> **Given information**
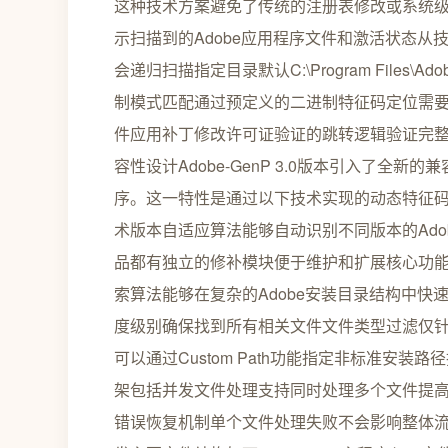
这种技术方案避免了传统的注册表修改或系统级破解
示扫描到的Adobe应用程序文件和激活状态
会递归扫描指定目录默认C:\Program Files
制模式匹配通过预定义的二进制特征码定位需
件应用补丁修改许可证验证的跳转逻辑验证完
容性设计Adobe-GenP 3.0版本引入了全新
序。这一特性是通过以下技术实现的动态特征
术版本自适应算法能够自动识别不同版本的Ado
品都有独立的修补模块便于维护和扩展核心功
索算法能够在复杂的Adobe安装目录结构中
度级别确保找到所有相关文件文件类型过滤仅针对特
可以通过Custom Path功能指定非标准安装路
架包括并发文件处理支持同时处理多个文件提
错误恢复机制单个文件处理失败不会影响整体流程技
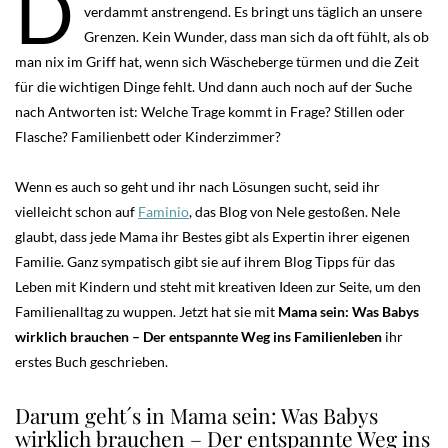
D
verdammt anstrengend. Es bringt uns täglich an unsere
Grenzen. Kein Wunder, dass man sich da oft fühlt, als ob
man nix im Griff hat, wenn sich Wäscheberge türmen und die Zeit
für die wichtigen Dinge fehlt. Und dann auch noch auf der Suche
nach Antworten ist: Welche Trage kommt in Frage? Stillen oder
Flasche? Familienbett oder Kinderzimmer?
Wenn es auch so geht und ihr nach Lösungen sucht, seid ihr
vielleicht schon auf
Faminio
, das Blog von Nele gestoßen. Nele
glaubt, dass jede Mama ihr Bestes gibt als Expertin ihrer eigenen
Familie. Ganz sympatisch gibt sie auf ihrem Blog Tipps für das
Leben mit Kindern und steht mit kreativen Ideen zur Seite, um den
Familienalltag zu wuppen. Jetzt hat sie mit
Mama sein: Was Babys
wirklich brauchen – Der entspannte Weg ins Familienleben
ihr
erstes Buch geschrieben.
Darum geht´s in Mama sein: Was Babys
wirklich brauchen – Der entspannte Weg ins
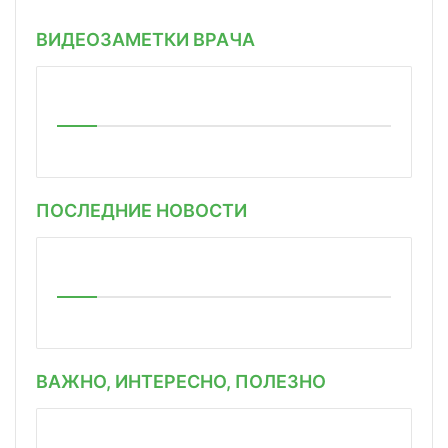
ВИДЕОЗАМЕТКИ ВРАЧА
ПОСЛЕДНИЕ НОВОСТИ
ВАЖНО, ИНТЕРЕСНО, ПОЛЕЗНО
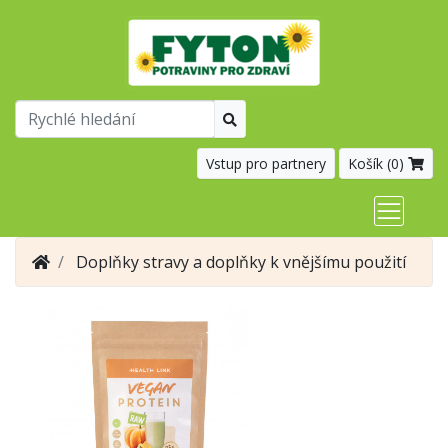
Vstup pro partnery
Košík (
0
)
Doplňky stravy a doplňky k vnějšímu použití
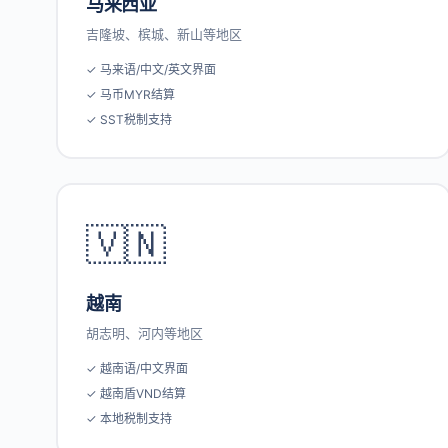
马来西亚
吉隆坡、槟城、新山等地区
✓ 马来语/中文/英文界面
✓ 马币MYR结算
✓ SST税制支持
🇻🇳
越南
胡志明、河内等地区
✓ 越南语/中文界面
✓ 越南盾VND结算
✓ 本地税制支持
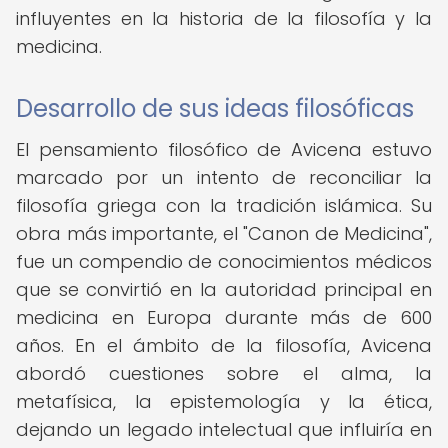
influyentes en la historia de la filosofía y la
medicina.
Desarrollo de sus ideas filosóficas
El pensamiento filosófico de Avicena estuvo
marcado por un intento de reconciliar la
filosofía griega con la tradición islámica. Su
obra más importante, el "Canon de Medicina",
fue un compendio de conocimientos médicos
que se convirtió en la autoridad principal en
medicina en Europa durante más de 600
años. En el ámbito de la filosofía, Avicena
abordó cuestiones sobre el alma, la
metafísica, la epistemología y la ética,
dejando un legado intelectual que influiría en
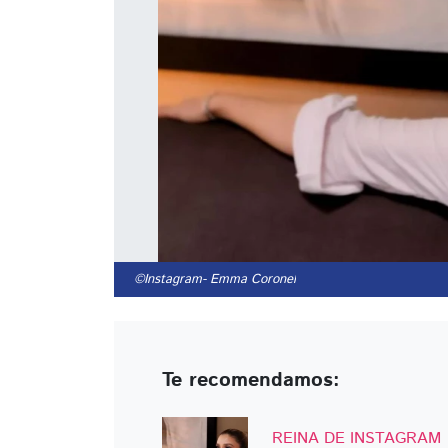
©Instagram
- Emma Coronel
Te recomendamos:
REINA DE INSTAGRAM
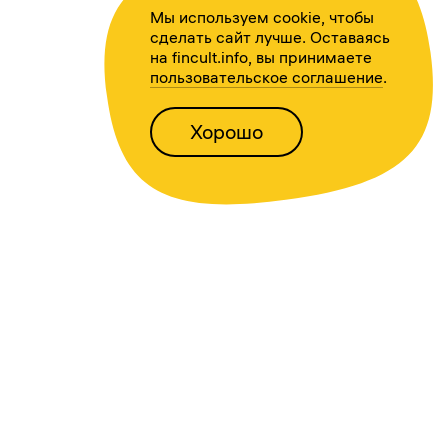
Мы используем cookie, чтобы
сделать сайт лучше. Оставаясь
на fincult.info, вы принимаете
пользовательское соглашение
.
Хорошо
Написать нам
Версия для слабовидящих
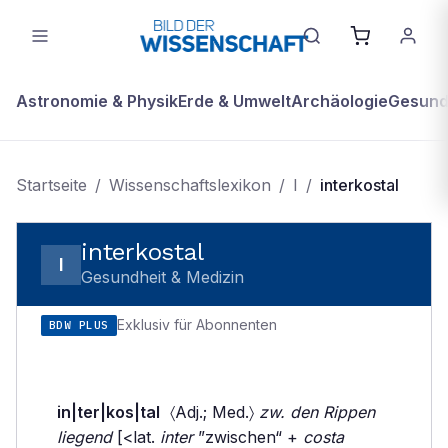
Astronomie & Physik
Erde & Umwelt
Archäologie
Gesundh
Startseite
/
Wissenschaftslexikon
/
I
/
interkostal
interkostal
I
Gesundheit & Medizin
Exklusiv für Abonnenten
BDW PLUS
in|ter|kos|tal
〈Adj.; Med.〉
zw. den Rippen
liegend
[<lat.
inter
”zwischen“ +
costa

---

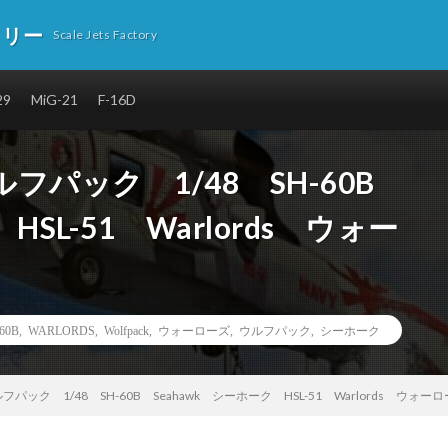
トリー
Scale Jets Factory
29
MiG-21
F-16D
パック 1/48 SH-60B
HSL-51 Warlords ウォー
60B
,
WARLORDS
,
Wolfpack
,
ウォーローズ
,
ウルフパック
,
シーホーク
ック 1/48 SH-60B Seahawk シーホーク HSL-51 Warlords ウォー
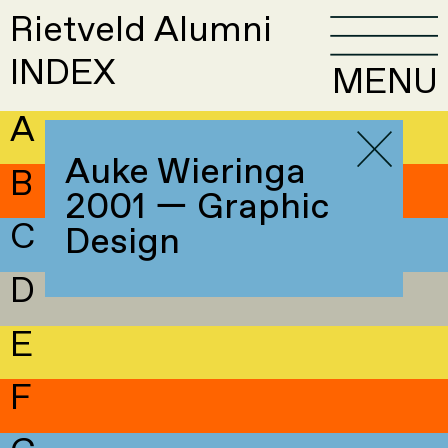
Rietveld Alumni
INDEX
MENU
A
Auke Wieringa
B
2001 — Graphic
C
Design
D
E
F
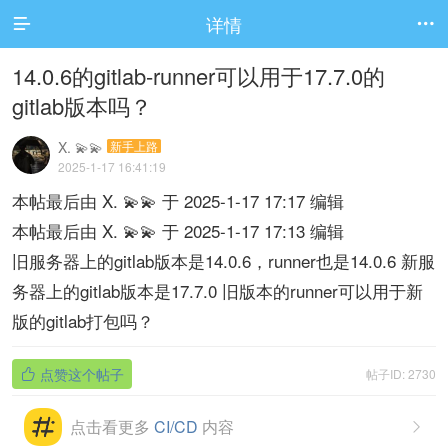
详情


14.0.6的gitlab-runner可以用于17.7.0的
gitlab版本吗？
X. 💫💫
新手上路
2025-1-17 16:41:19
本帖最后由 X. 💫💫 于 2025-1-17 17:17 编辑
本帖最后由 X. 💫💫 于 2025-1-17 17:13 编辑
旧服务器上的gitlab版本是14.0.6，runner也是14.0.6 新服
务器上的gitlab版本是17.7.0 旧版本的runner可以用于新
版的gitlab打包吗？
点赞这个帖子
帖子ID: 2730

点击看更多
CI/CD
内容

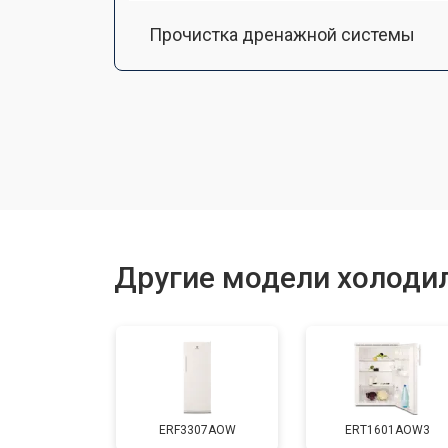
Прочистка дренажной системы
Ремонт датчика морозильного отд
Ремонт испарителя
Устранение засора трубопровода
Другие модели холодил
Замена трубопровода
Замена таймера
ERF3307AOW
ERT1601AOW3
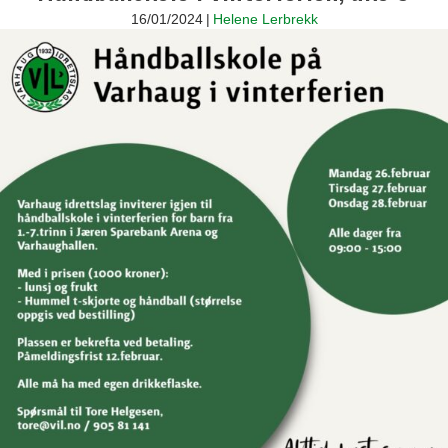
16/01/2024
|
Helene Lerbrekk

* * *

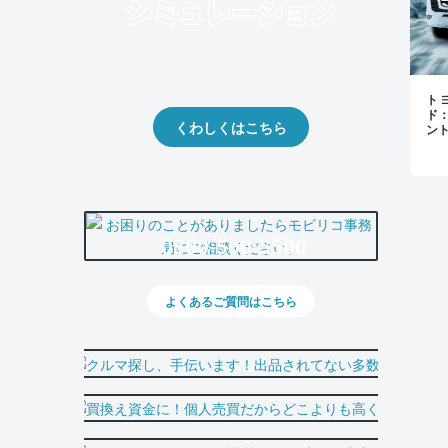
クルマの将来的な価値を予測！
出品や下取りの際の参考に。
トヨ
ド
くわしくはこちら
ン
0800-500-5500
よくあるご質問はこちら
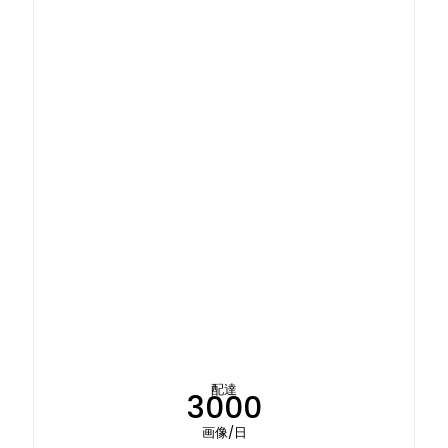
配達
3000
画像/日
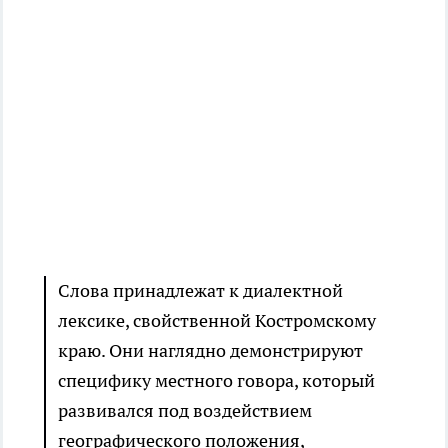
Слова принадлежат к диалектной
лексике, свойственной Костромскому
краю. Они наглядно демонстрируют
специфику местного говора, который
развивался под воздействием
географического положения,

> **Your instructions**
Go through the preceding material and copy each line that has the word "filosofía".

> **Problem solution**
influyentes en la historia de la filosofía y la
filosofía griega con la tradición islámica. Su
años. En el ámbito de la filosofía, Avicena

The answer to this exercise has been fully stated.